テレビの向こうのシアンはさらに演説を続けた。
「私は愚かな間違いをしていた!あのお方はレーグやバスナダ七人衆を手にかけようとしていたのではなく、私を助けようと尽力してくれたのだ!」
そして、シアンはぼろぼろと涙を流した。泣きながらも、涙を拭おうとせずにシアンは演説を続けた。
「私は・・・実に愚かだ!命を二度も助けてくれた者を犯罪者と認定して追放するなど・・・実に愚かだ!」
どんどんと強くなるシアンの演説。涙を流しながらも、その声は凛としている。
「この愚かな所業を犯したことを・・・私はあのお方に謝りたい・・・。しかし、あのお方はもう戻ってこないだろう・・・。」
強くなっていた演説がどんどんと涙声に変わっていく。
「だから・・・私は今、ここに宣言しようと思う!私のこの判断が皆に被害を与えるのではないかと思うが、私の最初で最後のわがままだと思って聞いてほしい!」
深呼吸を一つして、さらに凛とした声で宣言した。
「再びあのお方を城に迎え入れるため、出国禁止命令を出すことに決定した!」
「えっ!?」
シロヤは驚きの声を上げた。
「やばいな・・・女王は本気みたいだな・・・見ろ。
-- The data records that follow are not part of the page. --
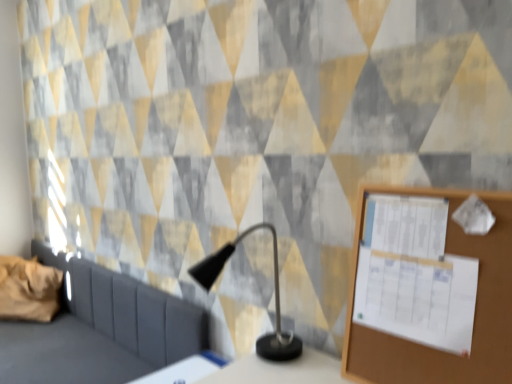 Question: From the image's perspective, is white glossy table at lower center positioned above or below black matte table lamp at center?

Choices:
 (A) below
 (B) above

Answer: (A)

Question: From their relative heights in the image, would you say white glossy table at lower center is taller or shorter than black matte table lamp at center?

Choices:
 (A) short
 (B) tall

Answer: (A)

Question: Based on their relative distances, which object is nearer to the wooden bulletin board at right?

Choices:
 (A) black matte table lamp at center
 (B) brown fabric pillow at left
 (C) white glossy table at lower center
 (D) dark gray fabric sofa at left

Answer: (A)

Question: Which of these objects is positioned closest to the brown fabric pillow at left?

Choices:
 (A) white glossy table at lower center
 (B) wooden bulletin board at right
 (C) black matte table lamp at center
 (D) dark gray fabric sofa at left

Answer: (D) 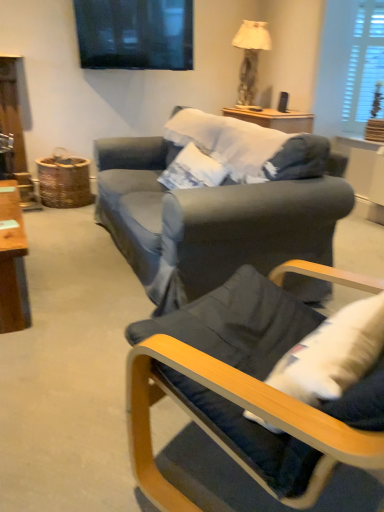 In order to face dark blue fabric chair at lower right, should I rotate leftwards or rightwards?

A 18.133 degree turn to the right will do.

The height and width of the screenshot is (512, 384). I want to click on matte beige lampshade at upper right, so click(250, 57).

Identify the location of white wooden blinds at upper right. The width and height of the screenshot is (384, 512). (365, 68).

What are the coordinates of `dark blue fabric chair at lower right` in the screenshot? It's located at (245, 394).

I want to click on lamp on the right of dark blue fabric chair at lower right, so click(250, 57).

From the picture: Measure the distance between dark blue fabric chair at lower right and matte beige lampshade at upper right.

The distance of dark blue fabric chair at lower right from matte beige lampshade at upper right is 3.16 meters.

Considering the relative sizes of dark blue fabric chair at lower right and matte beige lampshade at upper right in the image provided, is dark blue fabric chair at lower right bigger than matte beige lampshade at upper right?

Incorrect, dark blue fabric chair at lower right is not larger than matte beige lampshade at upper right.

Is dark blue fabric chair at lower right situated inside matte beige lampshade at upper right or outside?

dark blue fabric chair at lower right exists outside the volume of matte beige lampshade at upper right.

Where is `window below the matte beige lampshade at upper right (from a real-world perspective)`? The height and width of the screenshot is (512, 384). window below the matte beige lampshade at upper right (from a real-world perspective) is located at coordinates tap(365, 68).

Which point is more distant from viewer, (242, 104) or (380, 0)?

Positioned behind is point (242, 104).

In the scene shown: Is matte beige lampshade at upper right not within white wooden blinds at upper right?

Yes, matte beige lampshade at upper right is outside of white wooden blinds at upper right.

From a real-world perspective, which is physically above, matte beige lampshade at upper right or white wooden blinds at upper right?

matte beige lampshade at upper right.

At what (x,y) coordinates should I click in order to perform the action: click on chair on the left of the white wooden blinds at upper right. Please return your answer as a coordinate pair (x, y). Looking at the image, I should click on (245, 394).

Can you see white wooden blinds at upper right touching dark blue fabric chair at lower right?

No, white wooden blinds at upper right is not with dark blue fabric chair at lower right.

Does white wooden blinds at upper right appear on the right side of dark blue fabric chair at lower right?

Yes, white wooden blinds at upper right is to the right of dark blue fabric chair at lower right.

Which object is closer to the camera, matte beige lampshade at upper right or dark blue fabric chair at lower right?

dark blue fabric chair at lower right is in front.

Based on the photo, does matte beige lampshade at upper right have a greater width compared to dark blue fabric chair at lower right?

Indeed, matte beige lampshade at upper right has a greater width compared to dark blue fabric chair at lower right.

Between matte beige lampshade at upper right and dark blue fabric chair at lower right, which one appears on the left side from the viewer's perspective?

dark blue fabric chair at lower right.

In the scene shown: Is dark blue fabric chair at lower right touching white wooden blinds at upper right?

No, dark blue fabric chair at lower right is not making contact with white wooden blinds at upper right.

Who is shorter, dark blue fabric chair at lower right or white wooden blinds at upper right?

dark blue fabric chair at lower right is shorter.

Locate an element on the screen. The width and height of the screenshot is (384, 512). window that is on the right side of dark blue fabric chair at lower right is located at coordinates (365, 68).

Is dark blue fabric chair at lower right outside of white wooden blinds at upper right?

Yes, dark blue fabric chair at lower right is located beyond the bounds of white wooden blinds at upper right.

Is white wooden blinds at upper right facing towards matte beige lampshade at upper right?

No, white wooden blinds at upper right is not oriented towards matte beige lampshade at upper right.

Would you consider white wooden blinds at upper right to be distant from matte beige lampshade at upper right?

They are positioned close to each other.

In the scene shown: Which is nearer, (x=356, y=127) or (x=247, y=33)?

Point (x=356, y=127) is farther from the camera than point (x=247, y=33).

This screenshot has width=384, height=512. In order to click on lamp above the dark blue fabric chair at lower right (from the image's perspective) in this screenshot , I will do `click(250, 57)`.

The height and width of the screenshot is (512, 384). Find the location of `lamp that appears above the white wooden blinds at upper right (from a real-world perspective)`. lamp that appears above the white wooden blinds at upper right (from a real-world perspective) is located at coordinates (250, 57).

Looking at this image, looking at the image, which one is located further to white wooden blinds at upper right, dark blue fabric chair at lower right or matte beige lampshade at upper right?

Among the two, dark blue fabric chair at lower right is located further to white wooden blinds at upper right.

Which object lies further to the anchor point dark blue fabric chair at lower right, white wooden blinds at upper right or matte beige lampshade at upper right?

Among the two, white wooden blinds at upper right is located further to dark blue fabric chair at lower right.

Looking at the image, which one is located further to matte beige lampshade at upper right, dark blue fabric chair at lower right or white wooden blinds at upper right?

dark blue fabric chair at lower right is further to matte beige lampshade at upper right.

Based on the photo, considering their positions, is matte beige lampshade at upper right positioned closer to white wooden blinds at upper right than dark blue fabric chair at lower right?

matte beige lampshade at upper right lies closer to white wooden blinds at upper right than the other object.

From the image, which object appears to be nearer to matte beige lampshade at upper right, white wooden blinds at upper right or dark blue fabric chair at lower right?

white wooden blinds at upper right is positioned closer to the anchor matte beige lampshade at upper right.

Which object lies nearer to the anchor point dark blue fabric chair at lower right, matte beige lampshade at upper right or white wooden blinds at upper right?

Based on the image, matte beige lampshade at upper right appears to be nearer to dark blue fabric chair at lower right.

At what (x,y) coordinates should I click in order to perform the action: click on lamp positioned between dark blue fabric chair at lower right and white wooden blinds at upper right from near to far. Please return your answer as a coordinate pair (x, y). This screenshot has height=512, width=384. Looking at the image, I should click on (250, 57). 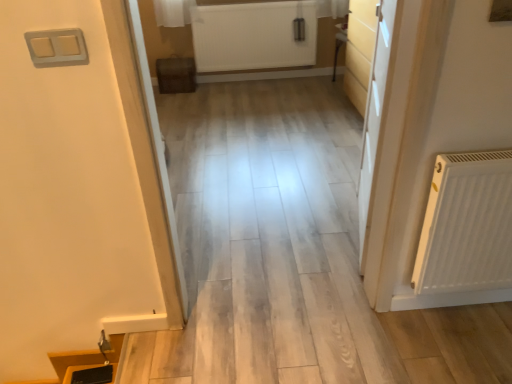 Question: Is white matte radiator at upper center bigger or smaller than light wood door at right?

Choices:
 (A) big
 (B) small

Answer: (B)

Question: Is point (249, 48) positioned closer to the camera than point (372, 178)?

Choices:
 (A) farther
 (B) closer

Answer: (A)

Question: In terms of width, does white matte radiator at upper center look wider or thinner when compared to light wood door at right?

Choices:
 (A) thin
 (B) wide

Answer: (A)

Question: Which is correct: light wood door at right is inside white matte radiator at upper center, or outside of it?

Choices:
 (A) outside
 (B) inside

Answer: (A)

Question: From a real-world perspective, relative to white matte radiator at upper center, is light wood door at right vertically above or below?

Choices:
 (A) above
 (B) below

Answer: (A)

Question: In terms of size, does light wood door at right appear bigger or smaller than white matte radiator at upper center?

Choices:
 (A) small
 (B) big

Answer: (B)

Question: Is light wood door at right taller or shorter than white matte radiator at upper center?

Choices:
 (A) tall
 (B) short

Answer: (A) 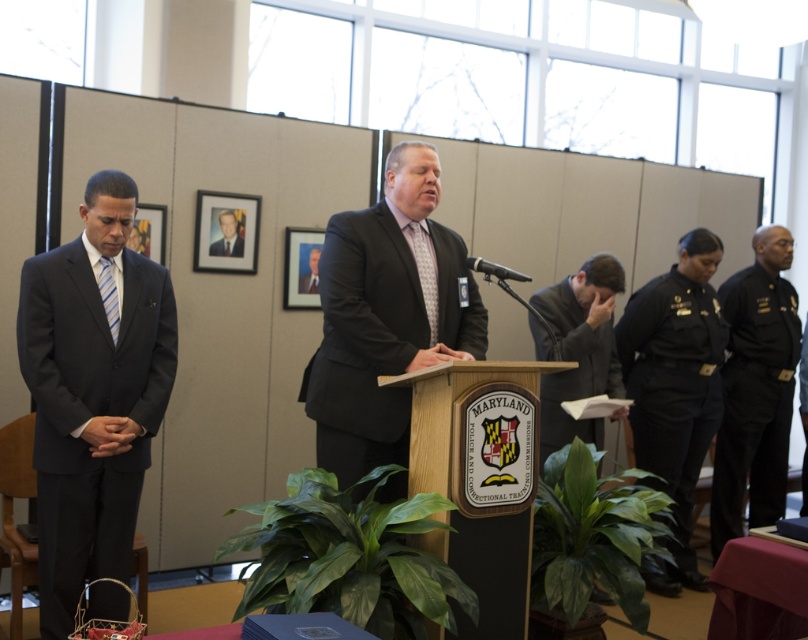 Question: Is matte black suit at center in front of smooth black suit at center?

Choices:
 (A) yes
 (B) no

Answer: (A)

Question: Which of the following is the farthest from the observer?

Choices:
 (A) pos(495,266)
 (B) pos(230,256)
 (C) pos(720,474)
 (D) pos(326,454)

Answer: (C)

Question: Which object appears closest to the camera in this image?

Choices:
 (A) matte black suit at center
 (B) black uniform at right
 (C) dark gray suit at center
 (D) formal black suit at upper center

Answer: (A)

Question: Can you confirm if matte black suit at center is wider than blue striped tie at left?

Choices:
 (A) yes
 (B) no

Answer: (A)

Question: Considering the real-world distances, which object is farthest from the black uniform pants at right?

Choices:
 (A) dark gray suit at left
 (B) matte black suit at center
 (C) black plastic microphone at center

Answer: (A)

Question: From the image, what is the correct spatial relationship of black uniform pants at right in relation to gray suit jacket at center?

Choices:
 (A) left
 (B) right

Answer: (B) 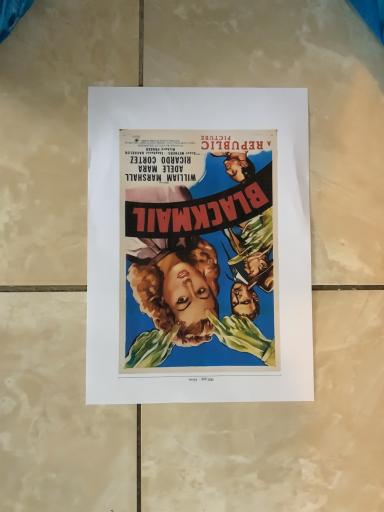 I want to click on free point above matte paper poster at center (from a real-world perspective), so click(x=200, y=241). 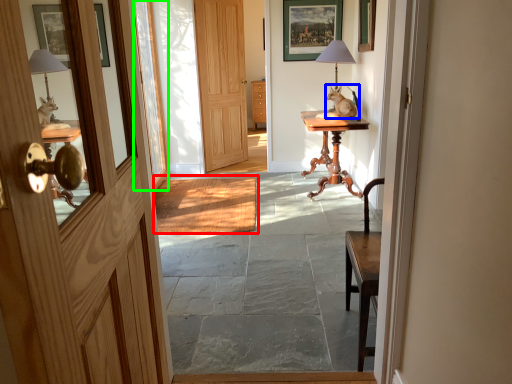 Question: Considering the real-world distances, which object is closest to doormat (highlighted by a red box)? open (highlighted by a blue box) or glass door (highlighted by a green box).

Choices:
 (A) open
 (B) glass door

Answer: (B) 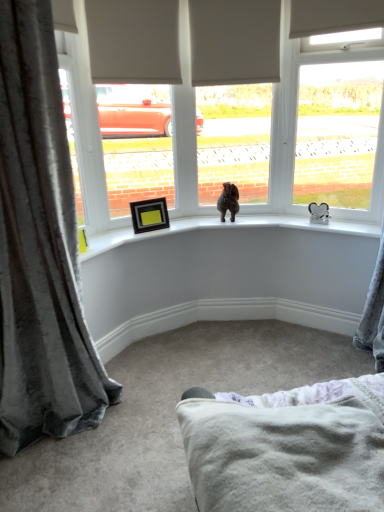 Question: Is white plastic window at upper right wider or thinner than velvet gray curtain at left?

Choices:
 (A) wide
 (B) thin

Answer: (B)

Question: Is white plastic window at upper right taller or shorter than velvet gray curtain at left?

Choices:
 (A) tall
 (B) short

Answer: (B)

Question: Which is farther from the black matte picture frame at upper left?

Choices:
 (A) white plastic window at upper right
 (B) velvet gray curtain at left
 (C) soft white fleece blanket at lower center
 (D) brown plush bear at center

Answer: (C)

Question: Which object is the farthest from the soft white fleece blanket at lower center?

Choices:
 (A) velvet gray curtain at left
 (B) black matte picture frame at upper left
 (C) white plastic window at upper right
 (D) brown plush bear at center

Answer: (C) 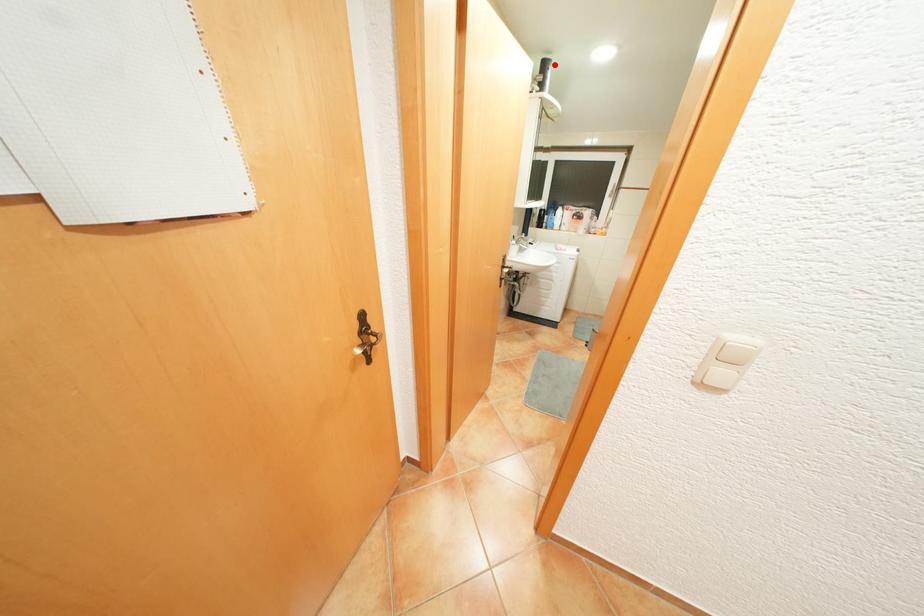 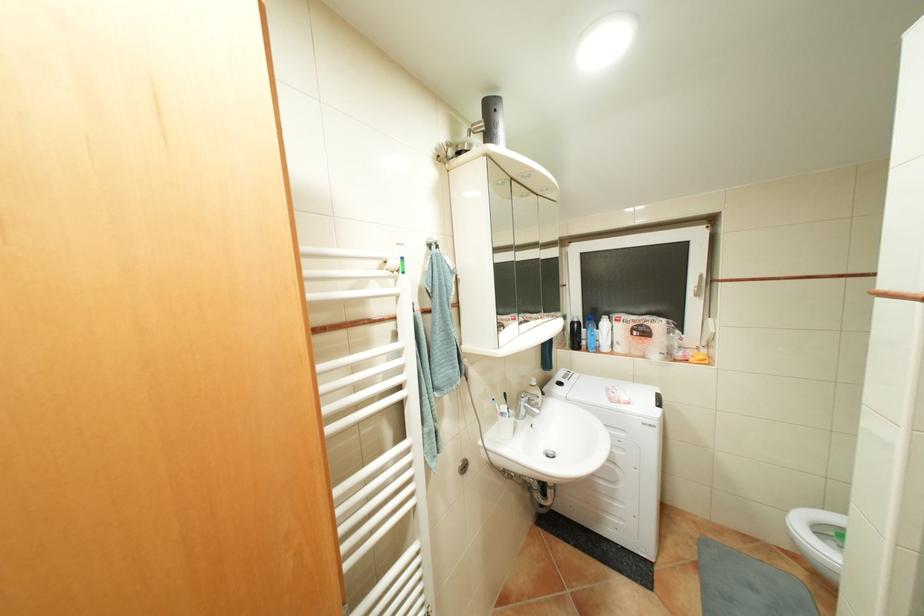 Locate, in the second image, the point that corresponds to the highlighted location in the first image.

(499, 108) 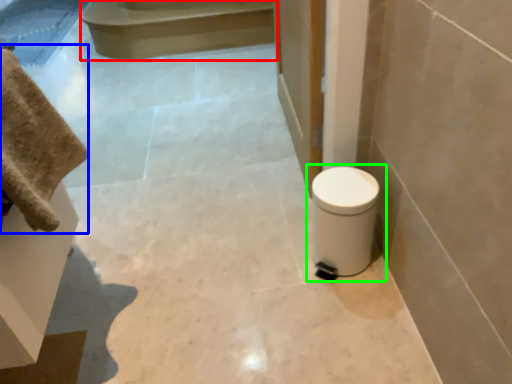 Question: Considering the real-world distances, which object is farthest from stair (highlighted by a red box)? bath towel (highlighted by a blue box) or toilet (highlighted by a green box)?

Choices:
 (A) bath towel
 (B) toilet

Answer: (A) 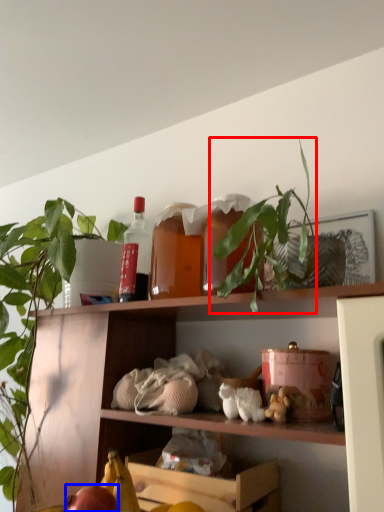 Question: Which object appears farthest to the camera in this image, plant (highlighted by a red box) or apple (highlighted by a blue box)?

Choices:
 (A) plant
 (B) apple

Answer: (B) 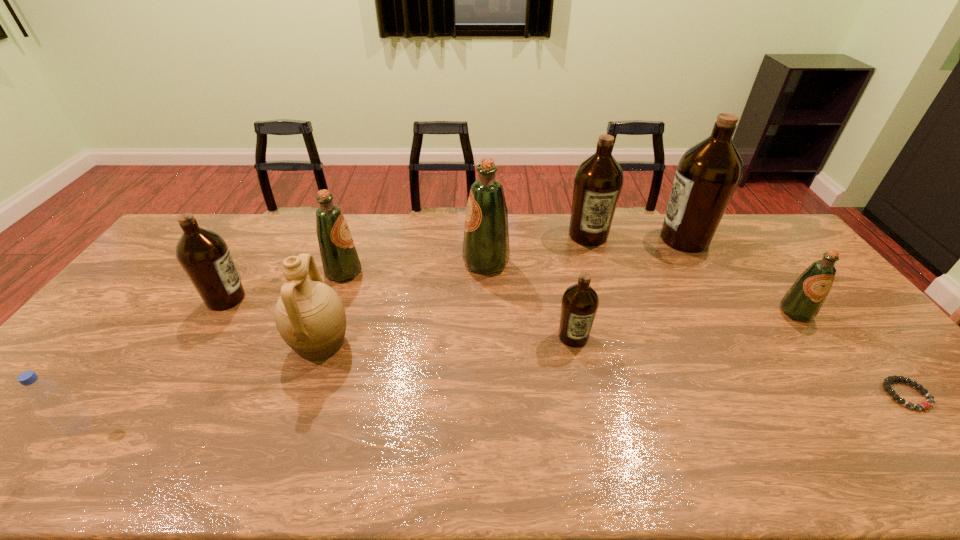 This screenshot has width=960, height=540. What are the coordinates of `pitcher` in the screenshot? It's located at (309, 315).

Identify the location of the fourth olive oil from right to left. This screenshot has height=540, width=960. (580, 302).

Find the location of a particular element. the nearest brown olive oil is located at coordinates (580, 302).

This screenshot has height=540, width=960. What are the coordinates of `the rightmost olive oil` in the screenshot? It's located at (802, 302).

Where is `the nearest green olive oil`? Image resolution: width=960 pixels, height=540 pixels. the nearest green olive oil is located at coordinates (802, 302).

The width and height of the screenshot is (960, 540). I want to click on the nearest object, so click(66, 415).

Where is `blue bottle`? blue bottle is located at coordinates (66, 415).

Image resolution: width=960 pixels, height=540 pixels. I want to click on black bracelet, so 887,382.

Locate an element on the screen. The width and height of the screenshot is (960, 540). the shortest object is located at coordinates (887, 382).

Image resolution: width=960 pixels, height=540 pixels. In order to click on free location located on the label of the rightmost brown olive oil in this screenshot , I will do `click(575, 239)`. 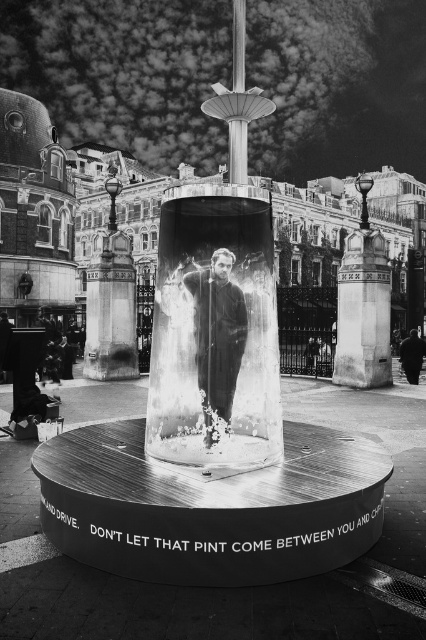 Is transparent glass cylinder at center closer to the viewer compared to smooth black suit at center?

Yes, transparent glass cylinder at center is closer to the viewer.

Who is positioned more to the left, transparent glass cylinder at center or smooth black suit at center?

transparent glass cylinder at center is more to the left.

Locate an element on the screen. The height and width of the screenshot is (640, 426). transparent glass cylinder at center is located at coordinates (215, 332).

Measure the distance between smooth black suit at center and camera.

The distance of smooth black suit at center from camera is 36.37 meters.

Can you confirm if smooth black suit at center is thinner than dark fabric jacket at lower right?

Yes, smooth black suit at center is thinner than dark fabric jacket at lower right.

This screenshot has height=640, width=426. What do you see at coordinates (218, 337) in the screenshot? I see `smooth black suit at center` at bounding box center [218, 337].

Identify the location of smooth black suit at center. (218, 337).

Based on the photo, which is below, transparent glass cylinder at center or dark fabric jacket at lower right?

dark fabric jacket at lower right is lower down.

Is the position of transparent glass cylinder at center more distant than that of dark fabric jacket at lower right?

No, it is in front of dark fabric jacket at lower right.

Is point (173, 353) farther from viewer compared to point (417, 348)?

No, it is not.

The height and width of the screenshot is (640, 426). Identify the location of transparent glass cylinder at center. (215, 332). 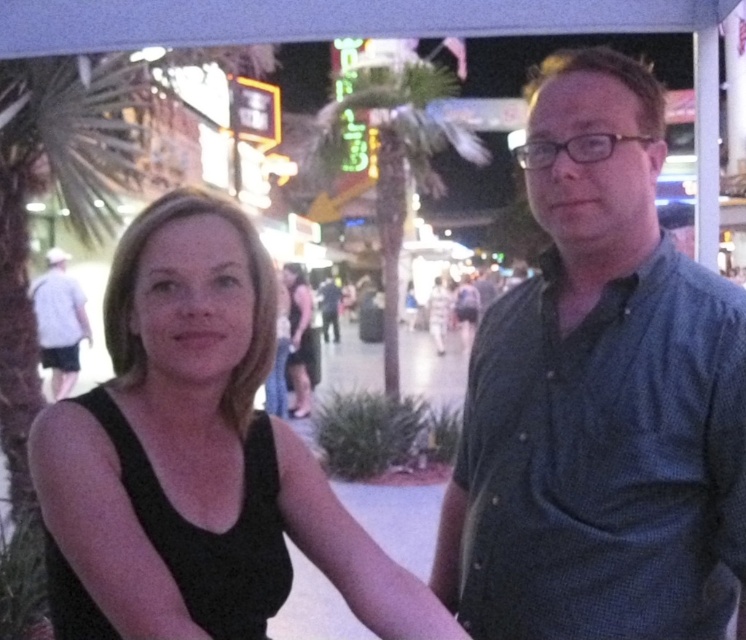 Is black matte tank top at center to the left of green leafy palm tree at center from the viewer's perspective?

Indeed, black matte tank top at center is positioned on the left side of green leafy palm tree at center.

Does black matte tank top at center lie in front of green leafy palm tree at center?

Yes, black matte tank top at center is closer to the viewer.

At what (x,y) coordinates should I click in order to perform the action: click on black matte tank top at center. Please return your answer as a coordinate pair (x, y). Looking at the image, I should click on (233, 406).

Identify the location of black matte tank top at center. (233, 406).

Does dark blue button-up shirt at right have a smaller size compared to gray striped shirt at left?

Indeed, dark blue button-up shirt at right has a smaller size compared to gray striped shirt at left.

Is dark blue button-up shirt at right to the left of gray striped shirt at left from the viewer's perspective?

Incorrect, dark blue button-up shirt at right is not on the left side of gray striped shirt at left.

Does point (477, 525) lie in front of point (60, 285)?

Yes, point (477, 525) is in front of point (60, 285).

Where is `dark blue button-up shirt at right`? This screenshot has height=640, width=746. dark blue button-up shirt at right is located at coordinates (598, 396).

Is black matte tank top at center further to the viewer compared to gray striped shirt at left?

No, black matte tank top at center is in front of gray striped shirt at left.

Can you confirm if black matte tank top at center is positioned below gray striped shirt at left?

Yes.

Which is in front, point (239, 344) or point (54, 320)?

Positioned in front is point (239, 344).

Where is `black matte tank top at center`? black matte tank top at center is located at coordinates (233, 406).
」
ランブウが一つの方角を指差した。その先にいたのは、銀色の鎧を見にまとった兵士の集団が歩いていた。
「まさか兵団を出してくるとは思わなかったぜ・・・おそらくあれを率いているのは・・・。」
ランブウがさらに指差すと、そこにいたのは、立派な銀色の鎧に身を包んだ男が先頭になって兵団を率いていた。しかし、その男は体に包帯を巻いていて、苦痛の表情を浮かべていた。
「バ!バルーシさん!?」
先頭のバルーシは、明らかに怪我が完治していないようだ。動く度に鎧が傷口を開かせ、その度にバルーシは苦痛の表情をさらに強めていた。
「シロヤ、今すぐここから逃げろ。丸一日でも逃げ切ればなんとかなる。」
ランブウはテレビを消して、バルーシら兵団がいる方向とは違う方向を指差した。
「このまま関所の壁を頼りに走っていけ。この先は街からは見えないようになっている。」
シロヤはすぐさまクロトに乗り、ランブウが指差していた方角に向かって走り出そうとした。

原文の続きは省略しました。